Why would you force it to go through zero?

That's a good question. I know it was intended as a rhetorical
question, but I'm going to answer it anyway.

One should always honor their data.

Love, honor, cherish, respect.... but that does *NOT*
include overfitting.

There is no such thing as data analysis based solely on
statistics, based solely on the data. It is formally
provably necessary to start with what you know about
the physics of the situation, and then add statistics.

Why would you force it to go through zero?

Good question.

That's backwards.

Wrong answer.

If you have a model that predicts your data should go
through zero, then one should look for reasons why it doesn't.

In a density measurement, the mass versus volume curve goes
through zero. There is no reason why it shouldn't. This
is only one example among many. Infinitely many.

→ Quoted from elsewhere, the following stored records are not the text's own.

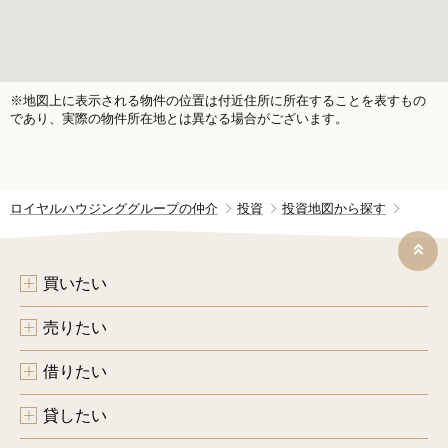
※地図上に表示される物件の位置は付近住所に所在することを表すもの
であり、実際の物件所在地とは異なる場合がございます。
ロイヤルハウジンググループの仲介
投資
投資地図から探す
買いたい
売りたい
借りたい
貸したい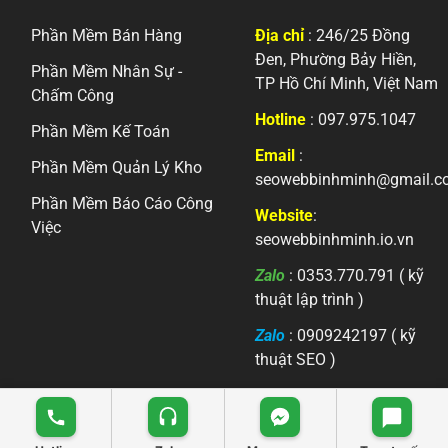
Phần Mềm Bán Hàng
Địa chỉ
: 246/25 Đồng
Đen, Phường Bảy Hiền,
Phần Mềm Nhân Sự -
TP Hồ Chí Minh, Việt Nam
Chấm Công
Hotline
: 097.975.1047
Phần Mềm Kế Toán
Email
:
Phần Mềm Quản Lý Kho
seowebbinhminh@gmail.c
Phần Mềm Báo Cáo Công
Website
:
Việc
seowebbinhminh.io.vn
Zalo
: 0353.770.791 ( kỹ
thuật lập trình )
Zalo
: 0909242197 ( kỹ
thuật SEO )
Copyright 2026 ©
seowebbinhminh.com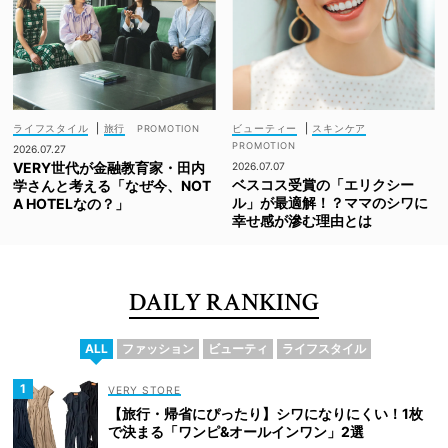
ライフスタイル
|
旅行
ビューティー
|
スキンケア
2026.07.27
VERY世代が金融教育家・田内
2026.07.07
ベスコス受賞の「エリクシー
学さんと考える「なぜ今、NOT
ル」が最適解！？ママのシワに
A HOTELなの？」
幸せ感が滲む理由とは
DAILY RANKING
ALL
ファッション
ビューティ
ライフスタイル
VERY STORE
【旅行・帰省にぴったり】シワになりにくい！1枚
で決まる「ワンピ&オールインワン」2選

Of course, there are also infinitely many examples of
the other kind, where you need more than one fitting
parameter.

There's a lot more that could be said about this, but the
bottom line is that more parameters is *not* always better.
Overfitting is a bad thing. The bias/variance tradeoff is
a tradeoff, and dogmatically favoring one extreme or the
other is a guaranteed losing strategy.

Otherwise, why bother acquiring the data in the first place?

Maybe because we wanted to know the density.